Content starts
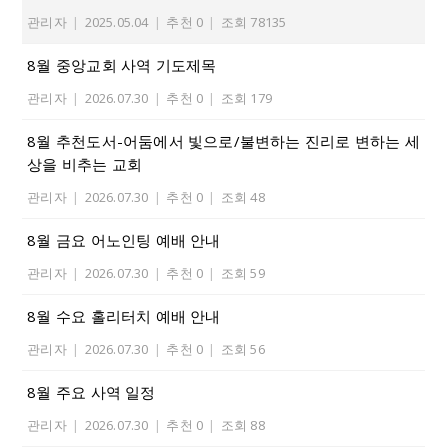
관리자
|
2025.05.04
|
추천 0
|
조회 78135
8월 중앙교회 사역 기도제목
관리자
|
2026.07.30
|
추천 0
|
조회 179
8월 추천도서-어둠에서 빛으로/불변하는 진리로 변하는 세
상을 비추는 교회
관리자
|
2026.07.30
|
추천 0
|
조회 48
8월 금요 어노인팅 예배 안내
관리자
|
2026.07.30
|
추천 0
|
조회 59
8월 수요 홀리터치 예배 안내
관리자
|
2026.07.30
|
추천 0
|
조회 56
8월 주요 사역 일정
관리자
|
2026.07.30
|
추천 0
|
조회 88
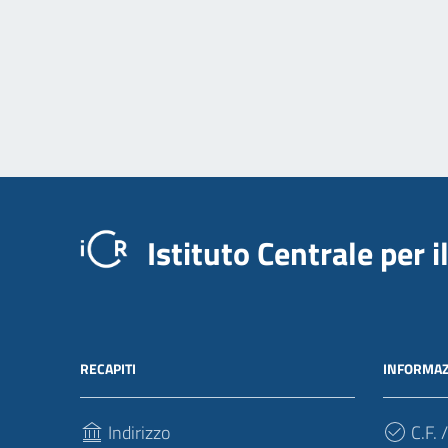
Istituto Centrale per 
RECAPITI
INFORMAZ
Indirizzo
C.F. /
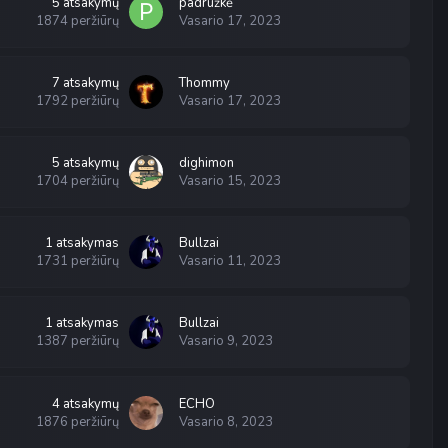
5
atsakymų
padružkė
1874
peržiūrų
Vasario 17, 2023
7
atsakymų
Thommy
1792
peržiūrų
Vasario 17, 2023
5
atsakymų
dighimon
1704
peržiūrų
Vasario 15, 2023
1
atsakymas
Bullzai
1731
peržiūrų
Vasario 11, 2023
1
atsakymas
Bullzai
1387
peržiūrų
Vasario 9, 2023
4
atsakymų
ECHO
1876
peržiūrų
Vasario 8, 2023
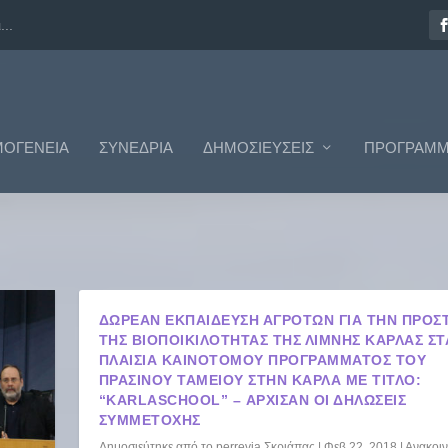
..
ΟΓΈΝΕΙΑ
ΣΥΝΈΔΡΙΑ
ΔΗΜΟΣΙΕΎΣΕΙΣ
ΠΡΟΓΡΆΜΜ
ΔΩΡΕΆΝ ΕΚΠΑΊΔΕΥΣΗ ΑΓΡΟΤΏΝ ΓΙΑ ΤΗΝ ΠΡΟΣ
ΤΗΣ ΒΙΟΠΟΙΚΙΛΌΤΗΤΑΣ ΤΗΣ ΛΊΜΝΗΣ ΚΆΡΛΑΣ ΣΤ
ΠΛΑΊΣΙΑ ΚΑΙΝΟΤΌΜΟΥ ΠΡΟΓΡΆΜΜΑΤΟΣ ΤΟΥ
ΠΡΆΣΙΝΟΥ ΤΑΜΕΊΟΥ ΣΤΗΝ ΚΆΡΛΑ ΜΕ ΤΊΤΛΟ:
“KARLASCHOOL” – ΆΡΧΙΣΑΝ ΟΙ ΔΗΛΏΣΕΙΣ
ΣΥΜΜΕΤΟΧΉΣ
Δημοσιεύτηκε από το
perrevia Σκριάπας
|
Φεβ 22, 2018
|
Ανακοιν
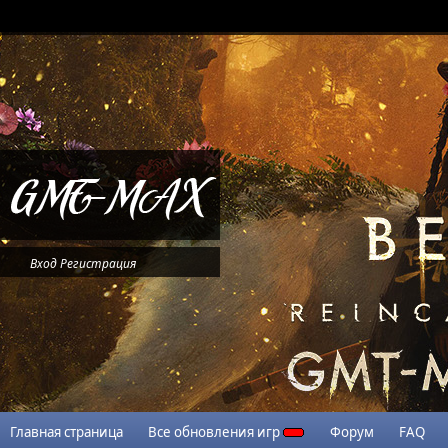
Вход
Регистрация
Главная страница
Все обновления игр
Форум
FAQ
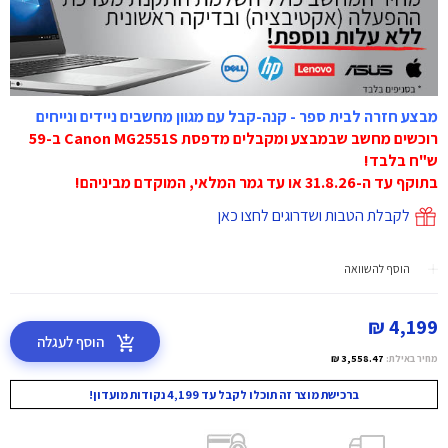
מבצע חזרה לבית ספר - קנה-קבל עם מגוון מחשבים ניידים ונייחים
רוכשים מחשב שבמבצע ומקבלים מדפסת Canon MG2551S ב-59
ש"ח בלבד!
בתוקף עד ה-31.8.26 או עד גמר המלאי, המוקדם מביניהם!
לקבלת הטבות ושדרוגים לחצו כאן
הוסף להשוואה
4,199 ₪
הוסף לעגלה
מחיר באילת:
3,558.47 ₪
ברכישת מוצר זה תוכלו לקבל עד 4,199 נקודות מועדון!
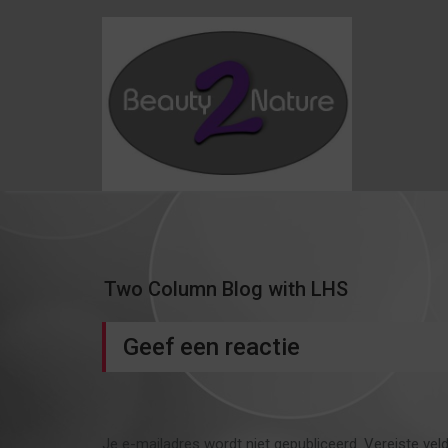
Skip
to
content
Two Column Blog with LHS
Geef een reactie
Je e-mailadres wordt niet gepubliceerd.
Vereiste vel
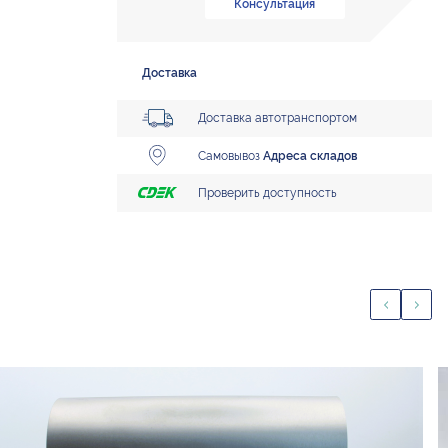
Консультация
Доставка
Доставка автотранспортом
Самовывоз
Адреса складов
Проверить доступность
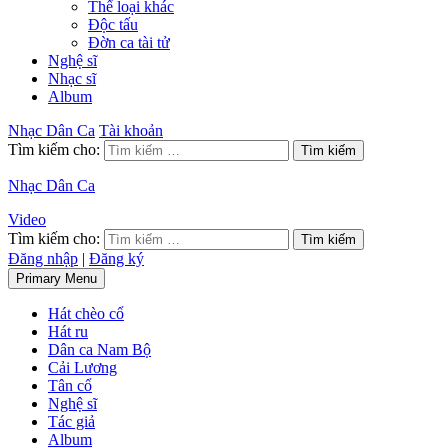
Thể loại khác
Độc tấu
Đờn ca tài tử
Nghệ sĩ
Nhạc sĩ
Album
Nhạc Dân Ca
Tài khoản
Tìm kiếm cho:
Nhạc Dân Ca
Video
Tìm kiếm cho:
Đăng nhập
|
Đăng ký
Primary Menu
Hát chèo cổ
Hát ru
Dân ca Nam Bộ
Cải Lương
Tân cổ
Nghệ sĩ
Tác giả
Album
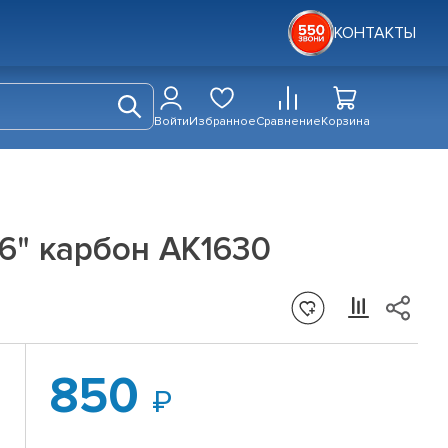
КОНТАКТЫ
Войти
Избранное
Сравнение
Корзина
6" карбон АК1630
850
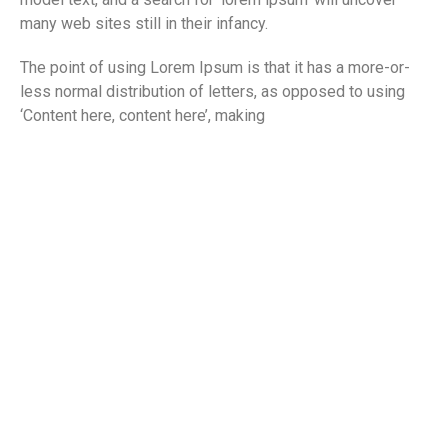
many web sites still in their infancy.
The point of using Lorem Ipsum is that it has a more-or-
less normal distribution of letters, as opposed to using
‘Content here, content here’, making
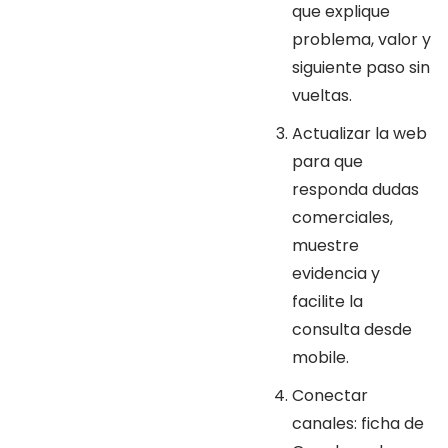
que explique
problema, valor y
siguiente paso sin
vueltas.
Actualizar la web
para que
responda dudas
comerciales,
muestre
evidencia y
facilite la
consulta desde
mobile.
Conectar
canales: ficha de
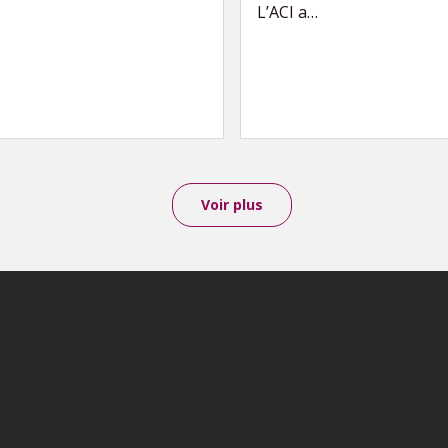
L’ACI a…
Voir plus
Content ends
Content starts
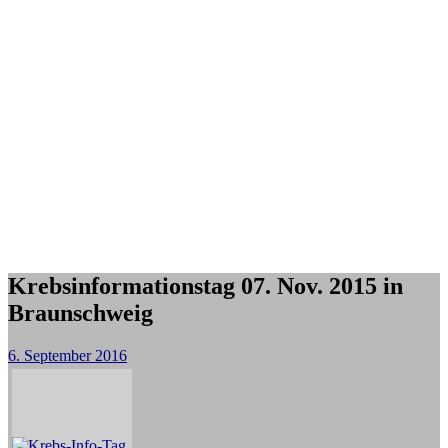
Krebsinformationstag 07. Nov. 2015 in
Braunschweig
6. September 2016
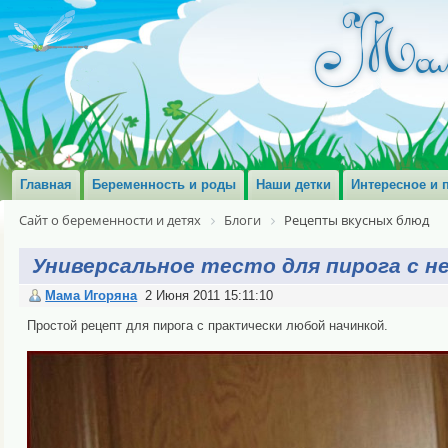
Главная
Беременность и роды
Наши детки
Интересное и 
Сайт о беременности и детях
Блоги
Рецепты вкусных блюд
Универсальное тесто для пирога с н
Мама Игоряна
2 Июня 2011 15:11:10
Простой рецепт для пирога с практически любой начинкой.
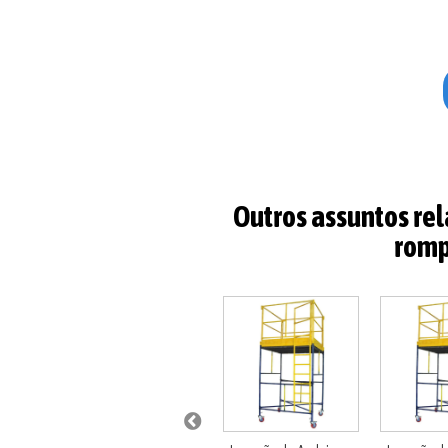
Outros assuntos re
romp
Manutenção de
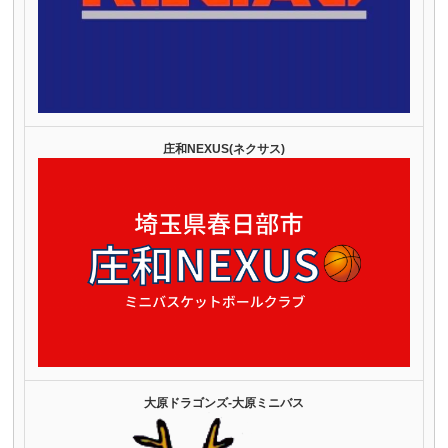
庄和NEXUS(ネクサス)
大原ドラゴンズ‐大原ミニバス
Content ends
*ACTION ITEM*. A single figure is required: the number of lines in the data above in which the word "пирога" appears.

*SOLVED PROBLEM*. 2